WKS will europaweiten Ausstieg aus der Atomkraft

Gemeinsamer Antrag aller wahlwerbenden Gruppen der WKS im Wirtschaftsparlament

Salzburg (OTS) - Die Wirtschaftskammer Salzburg setzt einen bemerkenswerten Schritt: In einem gemeinsamen Antrag aller wahlwerbenden Gruppen - Wirtschaftsbund, Wirtschaftsliste Salzburg -Haigermoser (RFW), Sozialdemokratischer Wirtschaftsverband, Gemeinsame Liste der Salzburger Industrie, Gemeinsame Liste der Salzburger Banken und Versicherungen sowie die "Grüne Wirtschaft" -tritt die gesetzliche Interessenvertretung der Salzburger Wirtschaft für einen "europaweiten Ausstieg aus der Atomkraft als Technologie der Energieerzeugung" ein. Der Antrag wurde im Rahmen der heutigen Sitzung des Wirtschaftsparlaments einstimmig beschlossen, berichtete WKS-Präsident Julius Schmalz.

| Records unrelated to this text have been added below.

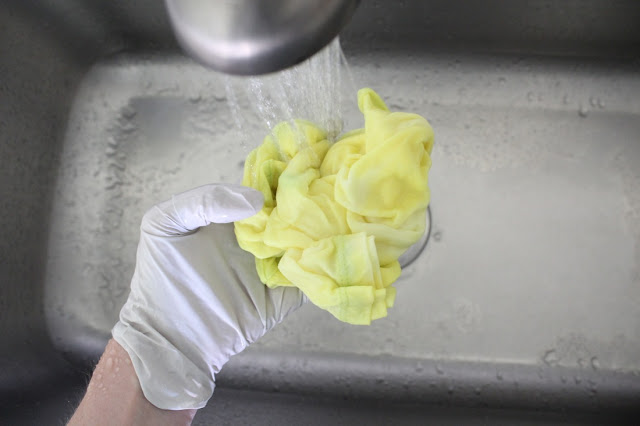 This screenshot has width=640, height=426. I want to click on sink drain, so click(x=417, y=252). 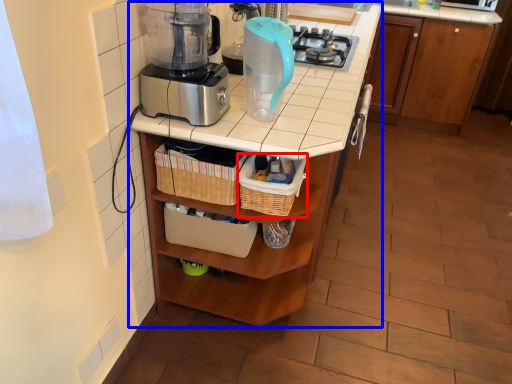 Question: Which of the following is the closest to the observer, basket (highlighted by a red box) or table (highlighted by a blue box)?

Choices:
 (A) basket
 (B) table

Answer: (B) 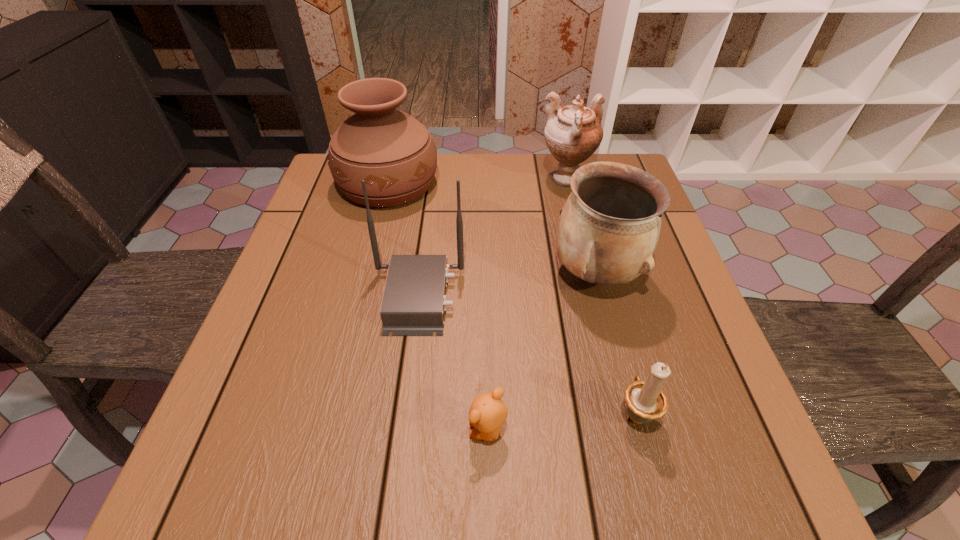 Where is `vacant space at the near edge of the desktop`? This screenshot has width=960, height=540. vacant space at the near edge of the desktop is located at coordinates (x=633, y=495).

Where is `free space at the left edge`? free space at the left edge is located at coordinates (271, 328).

Image resolution: width=960 pixels, height=540 pixels. I want to click on vacant area at the right edge of the desktop, so click(x=682, y=333).

I want to click on blank space at the near left corner of the desktop, so click(253, 501).

In the image, there is a desktop. At what (x,y) coordinates should I click in order to perform the action: click on free space at the far right corner. Please return your answer as a coordinate pair (x, y). This screenshot has height=540, width=960. Looking at the image, I should click on (x=597, y=160).

What are the coordinates of `vacant space at the near right corner` in the screenshot? It's located at (754, 497).

You are a GUI agent. You are given a task and a screenshot of the screen. Output one action in this format:
    pyautogui.click(x=<x>, y=<y>)
    Task: Click on the empty space that is in between the router and the second shortest object
    The height and width of the screenshot is (540, 960).
    Given the screenshot: What is the action you would take?
    pyautogui.click(x=527, y=355)

The height and width of the screenshot is (540, 960). In order to click on free space that is in between the nearest urn and the router in this screenshot , I will do `click(507, 285)`.

The image size is (960, 540). Identify the location of vacant region between the nearest urn and the router. (507, 285).

Locate an element on the screen. This screenshot has width=960, height=540. free space that is in between the nearest urn and the second shortest object is located at coordinates (616, 343). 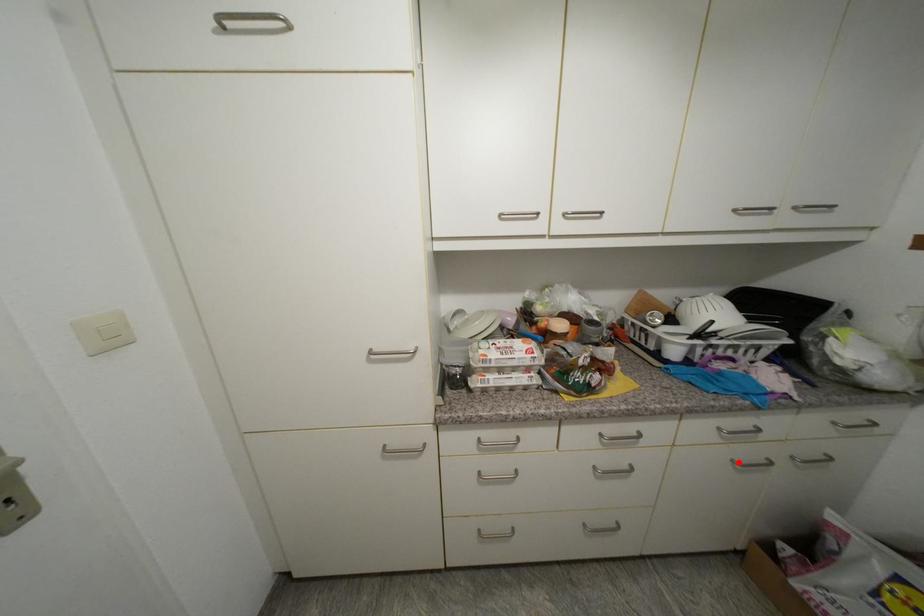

"Wirtschaft trägt Verantwortung" hieß das WKS-Leitthema 2009, das seinen Ausdruck unter anderem in der "Salzburger Erklärung" gefunden hat. "Auf Basis dieser von uns abgestrebten Wirtschaftskultur der Verantwortung ist auch der heutige gemeinsame Antrag zur künftigen Ausrichtung der Energiepolitik zu sehen", betonte der Salzburger Wirtschaftskammerpräsident. "Es ist ein Signal für Verantwortung, dass sich die Wirtschaftskammer Salzburg zur Notwendigkeit eines Ausstiegs aus der Atomkraft bekennt. Fukushima hat hier vieles verändert, den Blick geschärft und einen Lernprozess in Gang gesetzt." Vor diesem Hintergrund brauche es eine Erweiterung der energiepolitischen Grundsätze der WKS. "Die WKS tritt daher für einen Ausstieg aus der Atomkraft ein, samt einem beschleunigten Umstieg auf erneuerbare Energiequellen in der Energieversorgung." Klar ist aber auch, dass dieser Ausstieg und Umstieg auch wirtschaftlich verantwortungsvoll ablaufen müsse und unter dem Aspekt eines effizienten Mitteleinsatzes zu sehen sei, betonte Schmalz.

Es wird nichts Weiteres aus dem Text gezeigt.